> _Assignment_
What you return should be the lines from the one with "Время работы: 9.00-17.00" through the one with "plataforma digital favorita." in the data below, reproduced exactly with both ends, and no pictures at all.

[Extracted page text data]
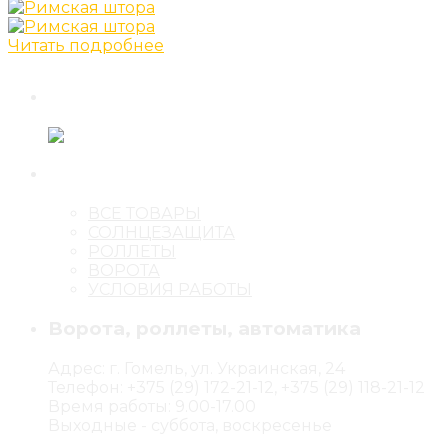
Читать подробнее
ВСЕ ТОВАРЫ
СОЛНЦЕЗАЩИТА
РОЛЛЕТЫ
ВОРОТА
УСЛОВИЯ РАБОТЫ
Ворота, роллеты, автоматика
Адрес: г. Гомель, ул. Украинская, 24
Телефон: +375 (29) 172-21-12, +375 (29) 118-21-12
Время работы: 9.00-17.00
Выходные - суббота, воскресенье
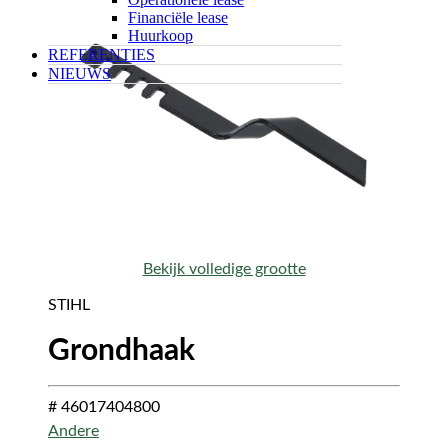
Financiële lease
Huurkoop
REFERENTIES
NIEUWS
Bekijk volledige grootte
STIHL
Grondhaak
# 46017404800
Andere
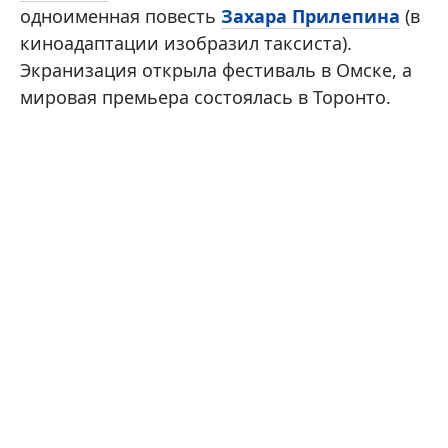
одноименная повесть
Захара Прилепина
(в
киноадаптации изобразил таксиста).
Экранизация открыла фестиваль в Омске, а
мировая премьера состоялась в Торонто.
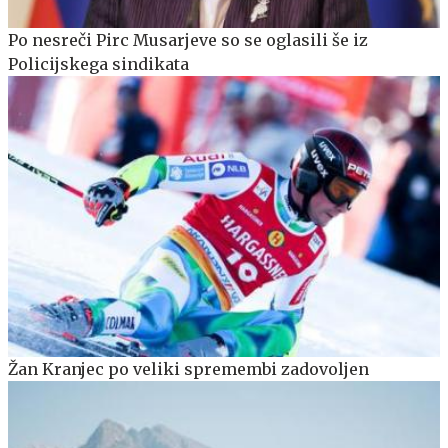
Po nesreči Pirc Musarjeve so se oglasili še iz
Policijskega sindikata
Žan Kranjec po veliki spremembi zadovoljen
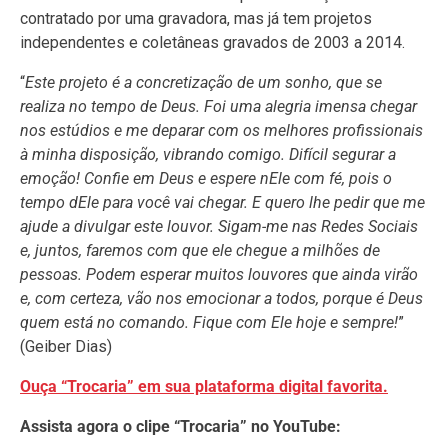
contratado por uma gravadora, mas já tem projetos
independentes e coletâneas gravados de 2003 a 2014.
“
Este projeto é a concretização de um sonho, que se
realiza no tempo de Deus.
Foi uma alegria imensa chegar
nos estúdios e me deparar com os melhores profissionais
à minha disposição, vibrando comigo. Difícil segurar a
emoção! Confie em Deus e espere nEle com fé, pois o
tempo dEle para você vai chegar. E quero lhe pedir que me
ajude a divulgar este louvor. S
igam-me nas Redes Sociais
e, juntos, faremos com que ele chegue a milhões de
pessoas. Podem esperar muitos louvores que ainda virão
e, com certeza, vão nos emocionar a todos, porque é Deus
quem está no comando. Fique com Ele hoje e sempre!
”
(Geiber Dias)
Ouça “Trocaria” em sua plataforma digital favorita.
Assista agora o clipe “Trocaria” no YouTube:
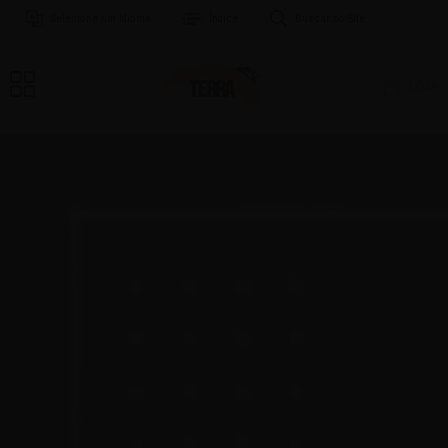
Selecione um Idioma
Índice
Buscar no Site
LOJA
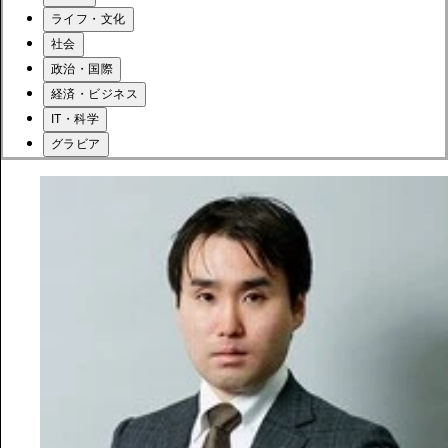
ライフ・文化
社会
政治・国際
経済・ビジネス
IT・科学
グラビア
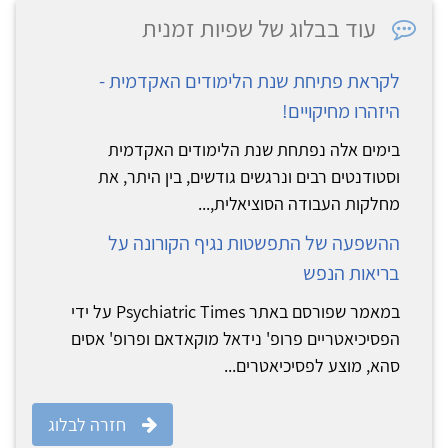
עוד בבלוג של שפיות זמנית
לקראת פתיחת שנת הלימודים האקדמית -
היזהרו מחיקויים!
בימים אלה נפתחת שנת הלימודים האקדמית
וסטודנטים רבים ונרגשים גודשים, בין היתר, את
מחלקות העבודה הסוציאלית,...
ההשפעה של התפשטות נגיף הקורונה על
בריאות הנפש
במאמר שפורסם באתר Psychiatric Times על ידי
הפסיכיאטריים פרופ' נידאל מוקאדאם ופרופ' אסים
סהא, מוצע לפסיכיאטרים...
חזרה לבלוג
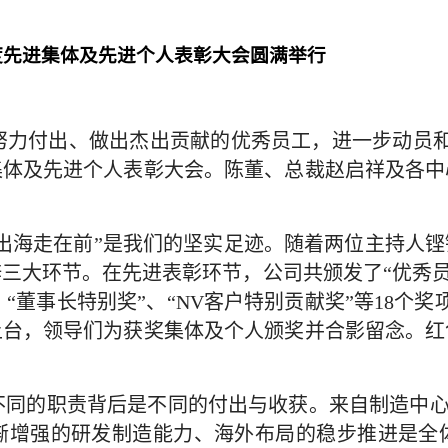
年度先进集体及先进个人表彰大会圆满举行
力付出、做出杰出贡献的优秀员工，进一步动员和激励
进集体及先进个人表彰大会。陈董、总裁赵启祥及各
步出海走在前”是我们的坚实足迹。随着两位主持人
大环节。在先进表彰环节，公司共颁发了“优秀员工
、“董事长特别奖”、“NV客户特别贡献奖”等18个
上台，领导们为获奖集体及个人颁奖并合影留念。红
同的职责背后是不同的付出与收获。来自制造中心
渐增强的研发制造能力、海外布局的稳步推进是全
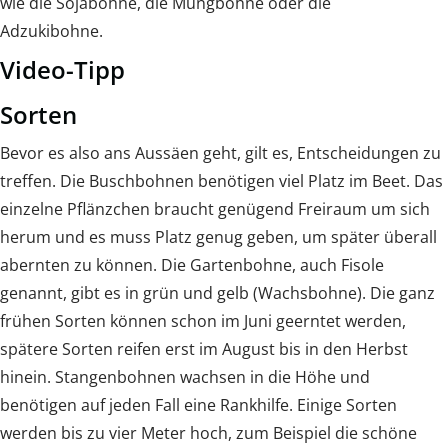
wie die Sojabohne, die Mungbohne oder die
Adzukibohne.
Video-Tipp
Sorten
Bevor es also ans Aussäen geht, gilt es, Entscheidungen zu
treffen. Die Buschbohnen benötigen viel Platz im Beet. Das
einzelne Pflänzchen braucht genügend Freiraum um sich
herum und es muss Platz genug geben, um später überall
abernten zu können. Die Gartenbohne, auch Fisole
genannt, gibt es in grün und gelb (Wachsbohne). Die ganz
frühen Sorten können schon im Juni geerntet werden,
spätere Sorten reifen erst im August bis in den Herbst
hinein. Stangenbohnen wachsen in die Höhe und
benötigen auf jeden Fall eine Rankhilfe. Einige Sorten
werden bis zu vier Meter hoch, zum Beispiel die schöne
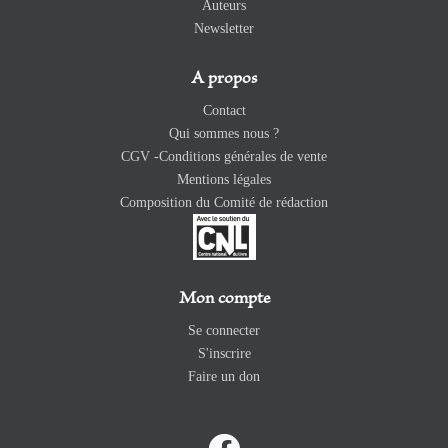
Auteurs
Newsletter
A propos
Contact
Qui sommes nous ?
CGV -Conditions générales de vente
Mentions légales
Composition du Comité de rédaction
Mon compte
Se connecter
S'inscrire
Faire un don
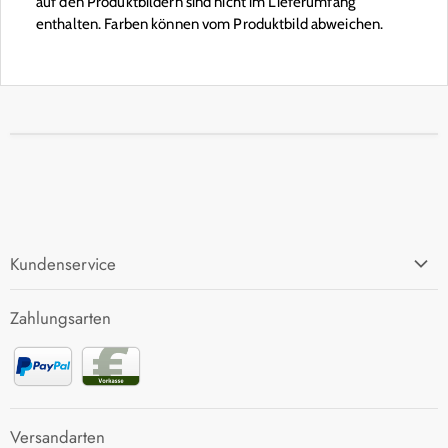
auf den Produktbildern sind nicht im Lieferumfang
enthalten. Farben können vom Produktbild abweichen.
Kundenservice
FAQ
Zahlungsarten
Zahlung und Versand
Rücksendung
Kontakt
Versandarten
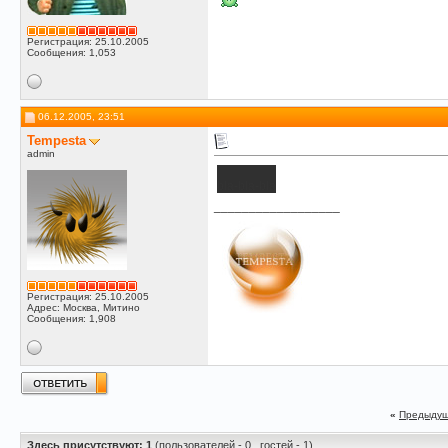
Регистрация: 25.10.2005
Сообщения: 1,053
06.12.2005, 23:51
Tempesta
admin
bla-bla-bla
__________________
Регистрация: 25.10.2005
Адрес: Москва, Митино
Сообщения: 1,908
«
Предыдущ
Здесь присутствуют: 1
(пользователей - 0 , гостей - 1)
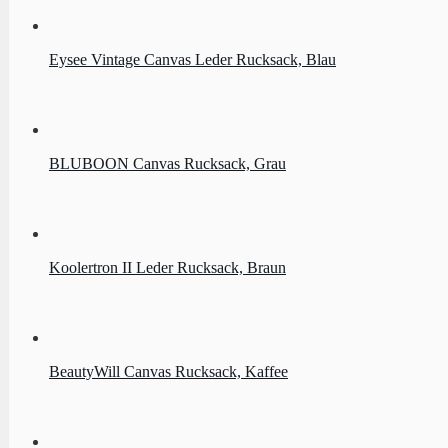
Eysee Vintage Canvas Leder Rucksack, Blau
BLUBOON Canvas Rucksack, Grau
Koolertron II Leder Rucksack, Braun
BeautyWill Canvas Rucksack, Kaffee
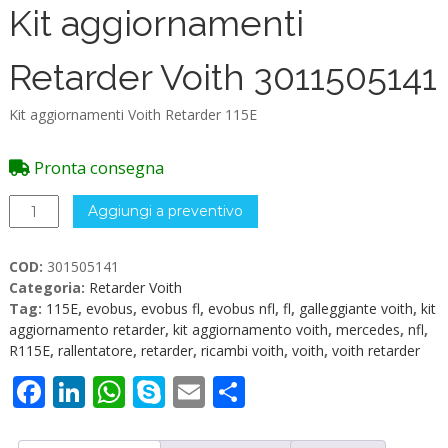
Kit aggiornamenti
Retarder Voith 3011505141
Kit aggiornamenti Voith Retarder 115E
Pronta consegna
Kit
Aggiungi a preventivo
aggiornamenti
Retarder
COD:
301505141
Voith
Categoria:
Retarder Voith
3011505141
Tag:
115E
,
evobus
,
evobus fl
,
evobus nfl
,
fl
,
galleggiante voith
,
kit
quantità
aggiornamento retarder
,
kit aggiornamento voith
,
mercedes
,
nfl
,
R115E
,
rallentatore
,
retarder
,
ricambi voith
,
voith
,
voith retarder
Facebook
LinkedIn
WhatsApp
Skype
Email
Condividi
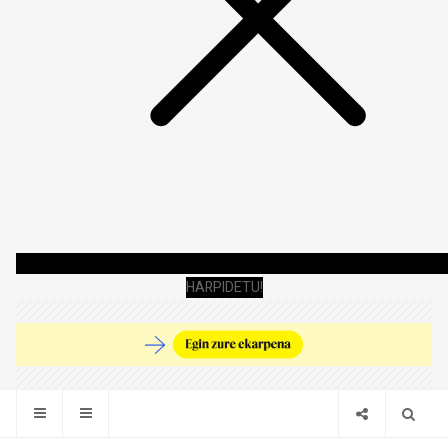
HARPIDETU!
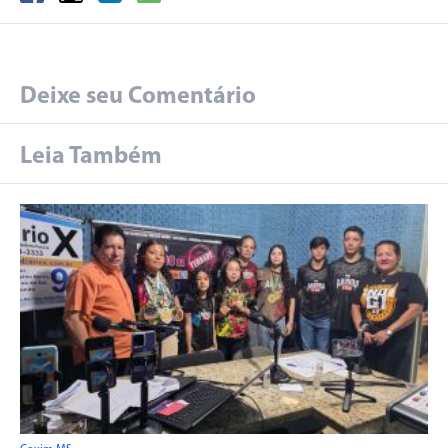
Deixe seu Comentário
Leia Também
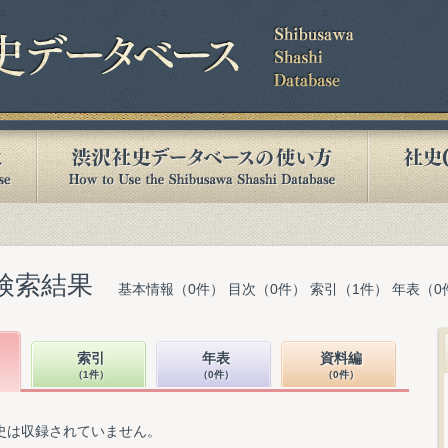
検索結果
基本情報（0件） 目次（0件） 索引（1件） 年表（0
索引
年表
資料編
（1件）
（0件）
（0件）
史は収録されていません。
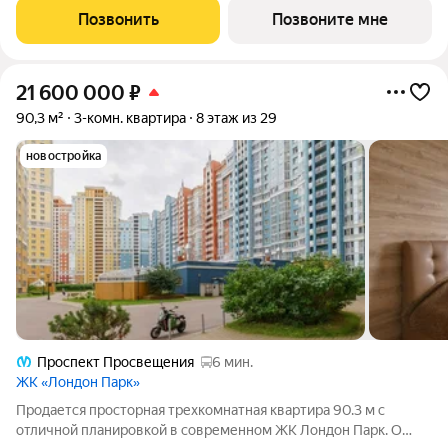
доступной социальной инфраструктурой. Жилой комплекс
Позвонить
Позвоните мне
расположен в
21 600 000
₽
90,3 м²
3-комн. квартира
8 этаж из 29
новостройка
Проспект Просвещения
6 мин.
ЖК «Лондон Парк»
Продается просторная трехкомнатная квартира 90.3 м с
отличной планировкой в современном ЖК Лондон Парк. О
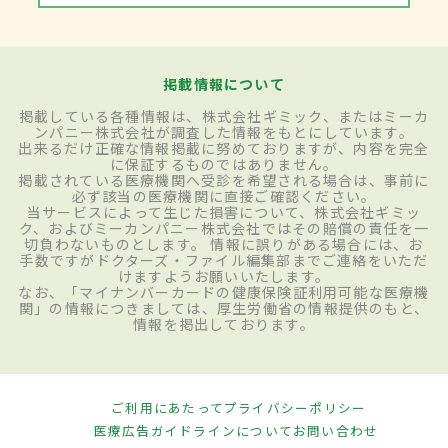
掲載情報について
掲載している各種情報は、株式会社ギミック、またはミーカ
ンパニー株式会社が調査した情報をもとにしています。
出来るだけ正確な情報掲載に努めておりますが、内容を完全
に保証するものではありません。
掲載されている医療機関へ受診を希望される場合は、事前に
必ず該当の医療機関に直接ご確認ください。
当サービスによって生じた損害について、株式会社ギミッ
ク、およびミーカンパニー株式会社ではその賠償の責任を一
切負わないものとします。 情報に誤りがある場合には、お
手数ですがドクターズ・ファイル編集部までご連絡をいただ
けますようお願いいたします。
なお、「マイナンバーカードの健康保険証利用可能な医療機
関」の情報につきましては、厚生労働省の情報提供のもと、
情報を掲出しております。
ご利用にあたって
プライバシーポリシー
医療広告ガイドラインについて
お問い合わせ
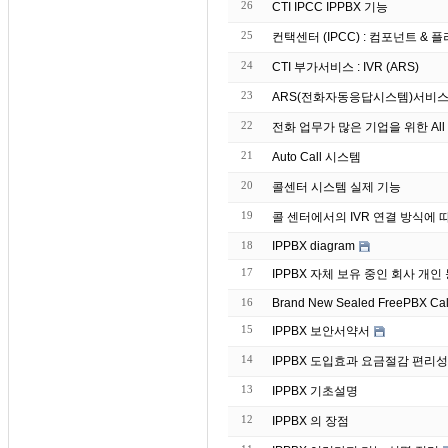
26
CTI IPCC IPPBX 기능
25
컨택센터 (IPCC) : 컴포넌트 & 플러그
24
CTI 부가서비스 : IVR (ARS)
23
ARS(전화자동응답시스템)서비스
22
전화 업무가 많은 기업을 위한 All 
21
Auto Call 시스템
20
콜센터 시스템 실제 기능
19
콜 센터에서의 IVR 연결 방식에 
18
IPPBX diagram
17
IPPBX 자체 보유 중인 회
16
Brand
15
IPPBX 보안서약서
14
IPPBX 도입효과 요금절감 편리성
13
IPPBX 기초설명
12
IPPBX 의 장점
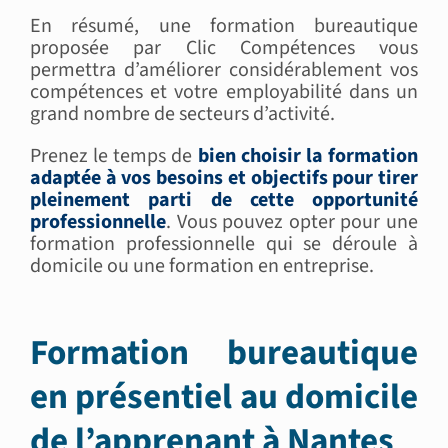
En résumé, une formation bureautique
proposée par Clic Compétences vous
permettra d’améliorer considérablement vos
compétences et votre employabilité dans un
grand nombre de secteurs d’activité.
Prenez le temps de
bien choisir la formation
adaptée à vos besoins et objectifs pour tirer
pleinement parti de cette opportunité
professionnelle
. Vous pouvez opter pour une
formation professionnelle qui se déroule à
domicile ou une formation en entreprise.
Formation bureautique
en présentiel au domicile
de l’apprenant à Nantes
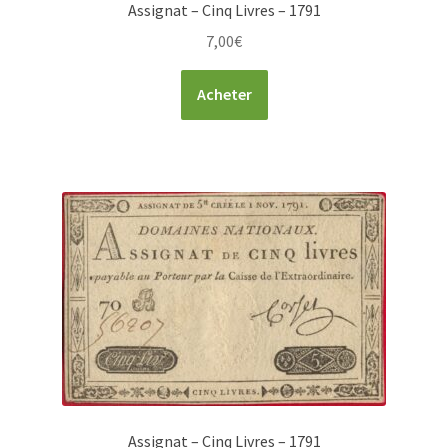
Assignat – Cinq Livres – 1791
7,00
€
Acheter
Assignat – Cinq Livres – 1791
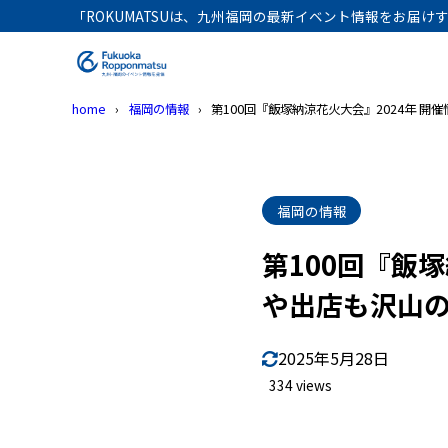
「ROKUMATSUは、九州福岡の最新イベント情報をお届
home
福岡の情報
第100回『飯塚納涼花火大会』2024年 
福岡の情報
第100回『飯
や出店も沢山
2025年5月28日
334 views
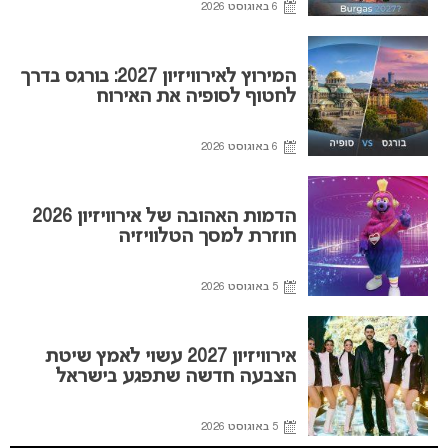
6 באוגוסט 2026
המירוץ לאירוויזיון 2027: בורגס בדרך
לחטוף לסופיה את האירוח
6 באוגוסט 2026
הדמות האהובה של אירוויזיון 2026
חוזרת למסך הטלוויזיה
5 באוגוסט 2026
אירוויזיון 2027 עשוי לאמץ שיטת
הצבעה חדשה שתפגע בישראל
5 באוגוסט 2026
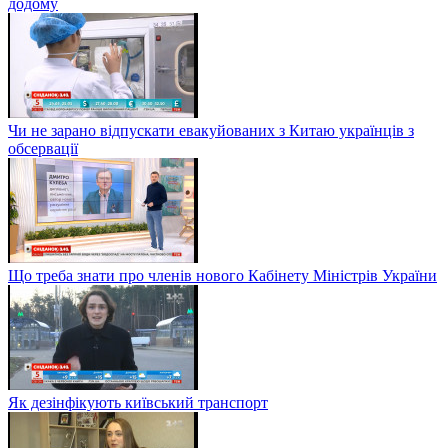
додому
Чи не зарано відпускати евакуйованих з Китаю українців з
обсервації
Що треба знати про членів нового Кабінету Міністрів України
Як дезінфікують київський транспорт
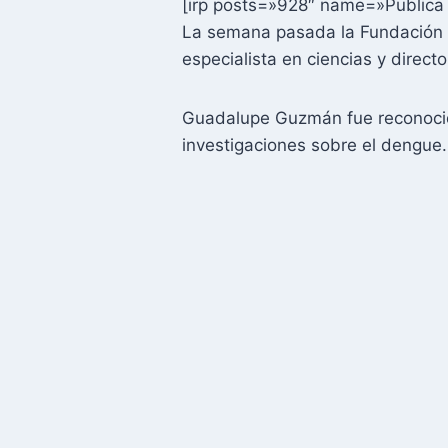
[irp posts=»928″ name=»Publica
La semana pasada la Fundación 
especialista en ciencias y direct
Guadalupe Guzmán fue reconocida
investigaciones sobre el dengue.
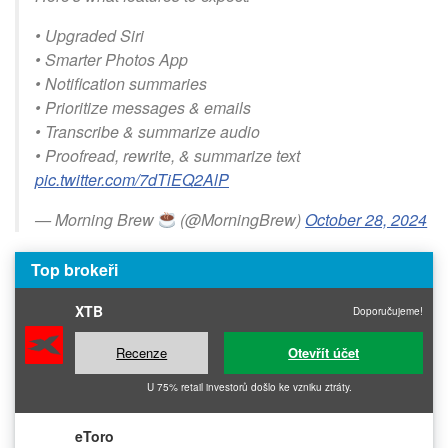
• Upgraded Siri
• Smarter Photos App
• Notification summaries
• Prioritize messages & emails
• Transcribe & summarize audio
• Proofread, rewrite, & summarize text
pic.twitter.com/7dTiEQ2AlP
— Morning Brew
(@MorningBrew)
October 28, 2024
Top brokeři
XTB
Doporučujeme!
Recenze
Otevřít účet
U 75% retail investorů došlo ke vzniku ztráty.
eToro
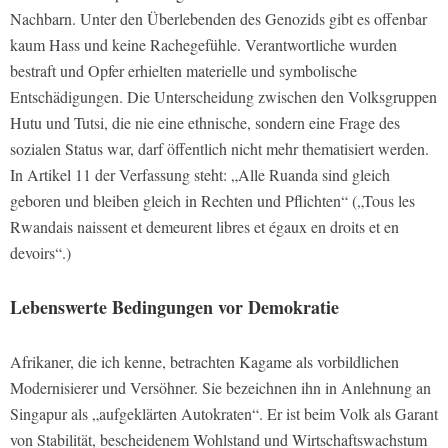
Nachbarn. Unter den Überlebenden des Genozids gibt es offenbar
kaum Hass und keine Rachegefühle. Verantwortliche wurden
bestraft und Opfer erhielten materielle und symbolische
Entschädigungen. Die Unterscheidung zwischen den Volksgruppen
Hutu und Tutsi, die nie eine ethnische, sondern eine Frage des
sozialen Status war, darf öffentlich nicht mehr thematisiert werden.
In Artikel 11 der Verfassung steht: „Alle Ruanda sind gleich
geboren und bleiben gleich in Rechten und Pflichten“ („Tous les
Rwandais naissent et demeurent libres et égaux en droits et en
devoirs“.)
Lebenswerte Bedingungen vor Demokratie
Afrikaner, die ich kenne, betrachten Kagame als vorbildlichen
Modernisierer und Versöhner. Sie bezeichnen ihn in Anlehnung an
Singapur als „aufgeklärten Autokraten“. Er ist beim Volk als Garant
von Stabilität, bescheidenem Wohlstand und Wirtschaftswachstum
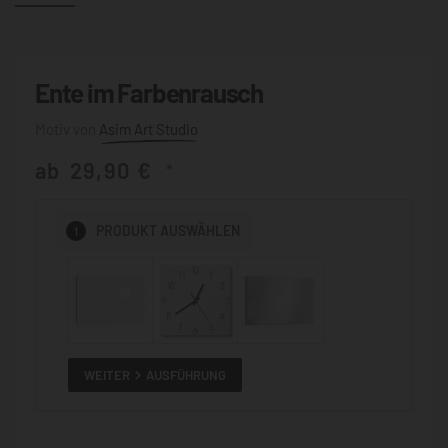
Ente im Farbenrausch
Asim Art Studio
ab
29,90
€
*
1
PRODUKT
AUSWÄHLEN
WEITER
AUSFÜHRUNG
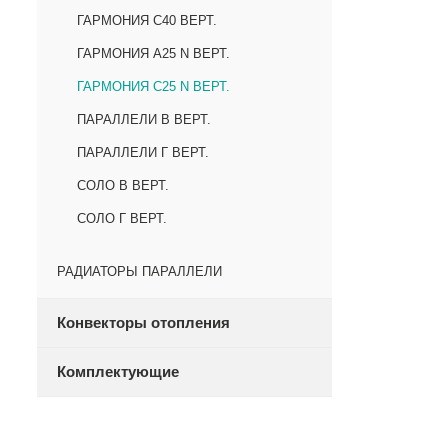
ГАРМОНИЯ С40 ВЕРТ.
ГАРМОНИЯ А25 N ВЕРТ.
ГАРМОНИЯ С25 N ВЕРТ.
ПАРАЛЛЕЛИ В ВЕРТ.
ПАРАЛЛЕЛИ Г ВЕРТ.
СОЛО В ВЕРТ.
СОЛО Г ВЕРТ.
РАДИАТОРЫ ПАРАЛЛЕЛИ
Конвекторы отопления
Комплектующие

> _Your response_
Время работы: 9.00-17.00
Выходные - суббота, воскресенье
Financiële lease
Huurkoop
REFERENTIES
NIEUWS
Bekijk volledige grootte
STIHL
Grondhaak
# 46017404800
Andere
одноименная повесть
Захара Прилепина
(в
киноадаптации изобразил таксиста).
Экранизация открыла фестиваль в Омске, а
мировая премьера состоялась в Торонто.
Po nesreči Pirc Musarjeve so se oglasili še iz
Policijskega sindikata
Žan Kranjec po veliki spremembi zadovoljen
contratado por uma gravadora, mas já tem projetos
independentes e coletâneas gravados de 2003 a 2014.
“
Este projeto é a concretização de um sonho, que se
realiza no tempo de Deus.
Foi uma alegria imensa chegar
nos estúdios e me deparar com os melhores profissionais
à minha disposição, vibrando comigo. Difícil segurar a
emoção! Confie em Deus e espere nEle com fé, pois o
tempo dEle para você vai chegar. E quero lhe pedir que me
ajude a divulgar este louvor. S
igam-me nas Redes Sociais
e, juntos, faremos com que ele chegue a milhões de
pessoas. Podem esperar muitos louvores que ainda virão
e, com certeza, vão nos emocionar a todos, porque é Deus
quem está no comando. Fique com Ele hoje e sempre!
”
(Geiber Dias)
Ouça “Trocaria” em sua plataforma digital favorita.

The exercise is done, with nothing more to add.